Simple parallel execution in MATLAB

2020-04-01 03:47发布

问题:

I have figured out some awesome ways of speeding up my MATLAB code: vectorizing, arrayfun, and basically just getting rid of for loops (not using parfor). I want to take it to the next step.

Suppose I have 2 function calls that are computationally intensive.

x = fun(a);
y = fun(b);

They are completely independent, and I want to run them in parallel rather than serially. I dont have the parallel processing toolbox. Any help is appreciated.

thanks

回答1:

If I am optimistic I think you ask "How Can I simply do parallel processing in Matlab". In that case the answer would be:

Parallel processing can most easily be done with the parallel computing toolbox.

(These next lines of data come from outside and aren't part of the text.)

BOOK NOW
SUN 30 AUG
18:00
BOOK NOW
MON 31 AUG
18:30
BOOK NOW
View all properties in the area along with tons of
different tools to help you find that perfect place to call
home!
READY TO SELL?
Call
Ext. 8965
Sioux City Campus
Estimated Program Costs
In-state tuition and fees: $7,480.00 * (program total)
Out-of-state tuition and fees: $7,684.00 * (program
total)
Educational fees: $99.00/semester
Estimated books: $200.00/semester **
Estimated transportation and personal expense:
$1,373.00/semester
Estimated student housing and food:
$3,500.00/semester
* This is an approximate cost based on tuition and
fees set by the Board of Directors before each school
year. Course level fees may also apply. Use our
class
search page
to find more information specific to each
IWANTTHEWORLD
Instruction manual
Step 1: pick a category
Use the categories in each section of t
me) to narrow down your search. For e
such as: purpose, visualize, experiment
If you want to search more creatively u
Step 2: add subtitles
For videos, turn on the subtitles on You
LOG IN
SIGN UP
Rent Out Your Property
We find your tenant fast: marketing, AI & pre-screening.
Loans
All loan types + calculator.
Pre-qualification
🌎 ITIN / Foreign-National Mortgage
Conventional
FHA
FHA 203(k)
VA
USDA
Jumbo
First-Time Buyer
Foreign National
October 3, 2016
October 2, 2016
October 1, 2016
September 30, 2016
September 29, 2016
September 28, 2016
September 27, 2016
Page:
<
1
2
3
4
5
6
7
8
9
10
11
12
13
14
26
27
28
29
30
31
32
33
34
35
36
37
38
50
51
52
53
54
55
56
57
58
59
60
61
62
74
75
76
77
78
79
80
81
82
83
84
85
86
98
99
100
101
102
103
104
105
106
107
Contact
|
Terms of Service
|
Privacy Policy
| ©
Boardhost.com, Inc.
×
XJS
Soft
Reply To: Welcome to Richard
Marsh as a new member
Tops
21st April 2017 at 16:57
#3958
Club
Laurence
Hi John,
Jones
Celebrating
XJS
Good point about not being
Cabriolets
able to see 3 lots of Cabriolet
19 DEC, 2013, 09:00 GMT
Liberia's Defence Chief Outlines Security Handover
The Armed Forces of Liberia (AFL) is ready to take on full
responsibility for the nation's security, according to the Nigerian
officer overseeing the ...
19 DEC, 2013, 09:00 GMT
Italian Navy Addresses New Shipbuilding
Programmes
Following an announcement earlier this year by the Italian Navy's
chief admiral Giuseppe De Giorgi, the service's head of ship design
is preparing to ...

This gives you access to things like parfor.

I guess you can do:

parfor t = 1:2
   if t == 1, x = fun(a); end
   if t == 2, y = fun(b); end
end

Of course there are other ways, but that should be the simplest.



回答2:

The MATLAB interpreter is single-threaded, so the only way to achieve parallelism across MATLAB functions is to run multiple instances of MATLAB. Parallel Computing Toolbox does this for you, and gives you a convenient interface in the form of PARFOR/SPMD/PARFEVAL etc. You can run multiple MATLAB instances manually, but you'll probably need to do a fair bit of work to organise the work that you want to be done.



回答3:

The usual examples involve parfor, which is probably the easiest way to get parallelism out of MATLAB's Parallel Computing Toolbox (PCT). The parfeval function is quite easy, as demonstrated in this other post. A less frequently discussed functionality of the PCT is the system of jobs and tasks, which are probably the most appropriate solution for your simple case of two completely independent function calls. Spoiler: the batch command can help to simplify creation of simple jobs (see bottom of this post).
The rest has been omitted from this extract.